Une proposition de lecture de Dominique Jaubert.

Dans un style tout à la fois riche, précis, recherché, imagé et populaire («  J’étais plus diaphane qu’une puce d’eau »), Jean Meckert nous immerge dans le Paris des années 1930, avec ses ateliers, ses vieux immeubles, ses bars, sa population ouvrière, ses fêtes, ses périphéries. Il traite de façon magistrale et sensible de l’incommunicabilité, de l’enfermement, de la violence, de la solitude, de la difficulté d’ être soi, de l’authenticité, des oppositions entre les classe sociales, du langage.
L’évolution des rapports entre Félix et Paulette est extrêmement bien analysée et décrite, avec une progression lente mais inexorable vers le mépris réciproque, la haine ou les petits accommodements. On attend avec angoisse les gifles morales ou physiques, les coups ; on craint à chaque page une issue fatale.
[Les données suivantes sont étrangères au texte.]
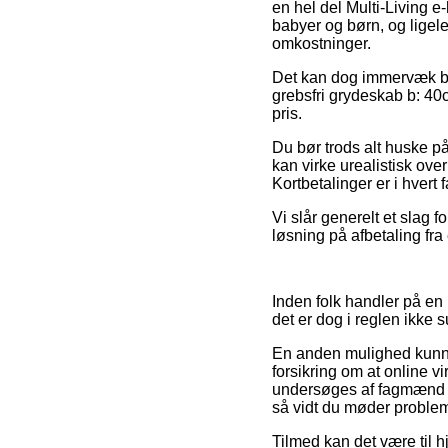
en hel del Multi-Living e
babyer og børn, og ligel
omkostninger.
Det kan dog immervæk bliv
grebsfri grydeskab b: 40c
pris.
Du bør trods alt huske på
kan virke urealistisk ove
Kortbetalinger er i hver
Vi slår generelt et slag 
løsning på afbetaling fra
Inden folk handler på en
det er dog i reglen ikke
En anden mulighed kunne 
forsikring om at online 
undersøges af fagmænd de
så vidt du møder probleme
Tilmed kan det være til h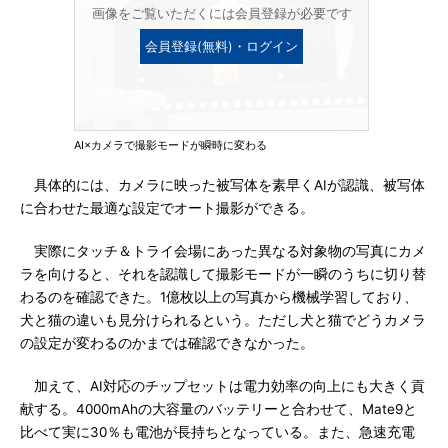
画像をご覧いただくには会員登録が必要です
会員登録(無料)・ログイン
AI×カメラで撮影モードが瞬時に変わる
具体的には、カメラに映った被写体を素早くAIが認識、被写体
に合わせた最適な設定でオート撮影ができる。
実際にタッチ＆トライ会場にあった異なる対象物の写真にカメ
ラを向けると、それを認識して撮影モードが一瞬のうちに切り替
わるのを確認できた。1億枚以上の写真から機械学習しており、
犬と猫の違いも見分けられるという。ただし犬と猫でどうカメラ
の設定が変わるのかまでは確認できなかった。
加えて、AI対応のチップセットは電力効率の向上にも大きく貢
献する。4000mAhの大容量のバッテリーと合わせて、Mate9と
比べて実に30％も電池が長持ちとなっている。また、急速充電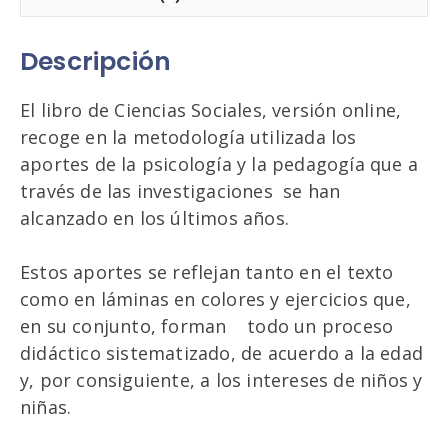
Descripción
El libro de Ciencias Sociales, versión online,
recoge en la metodología utilizada los
aportes de la psicología y la pedagogía que a
través de las investigaciones se han
alcanzado en los últimos años.
Estos aportes se reflejan tanto en el texto
como en láminas en colores y ejercicios que,
en su conjunto, forman todo un proceso
didáctico sistematizado, de acuerdo a la edad
y, por consiguiente, a los intereses de niños y
niñas.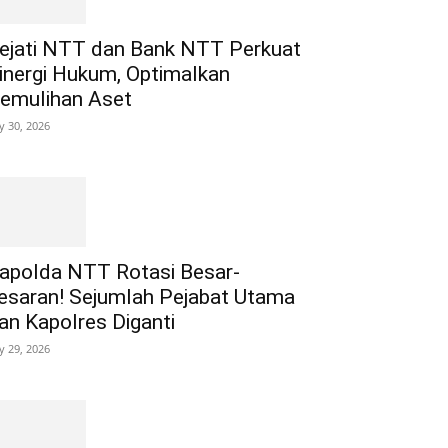
ejati NTT dan Bank NTT Perkuat
inergi Hukum, Optimalkan
emulihan Aset
ly 30, 2026
apolda NTT Rotasi Besar-
esaran! Sejumlah Pejabat Utama
an Kapolres Diganti
ly 29, 2026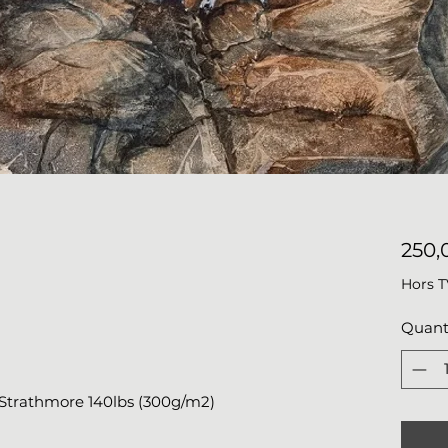
250,
Hors 
Quant
r Strathmore 140lbs (300g/m2)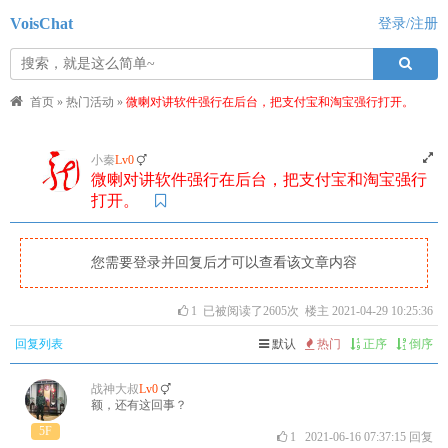
VoisChat
登录/注册
首页
»
热门活动
»
微喇对讲软件强行在后台，把支付宝和淘宝强行打开。
小秦
Lv0
微喇对讲软件强行在后台，把支付宝和淘宝强行
打开。
您需要登录并回复后才可以查看该文章内容
1
已被阅读了2605次 楼主 2021-04-29 10:25:36
回复列表
默认
热门
正序
倒序
战神大叔
Lv0
额，还有这回事？
5F
1
2021-06-16 07:37:15
回复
Il y a dans ce premier livre de Jean Meckert du vitriol, du désespoir, de la vulgarité, de la finesse, de la comédie et de la tragédie.
Félix est tout à la fois enfantin, et donc émouvant, mais égoïste, attachant et ignoble, lucide et confus. Il n’a pas les mots justes pour dialoguer, mais les trouve en écrivant.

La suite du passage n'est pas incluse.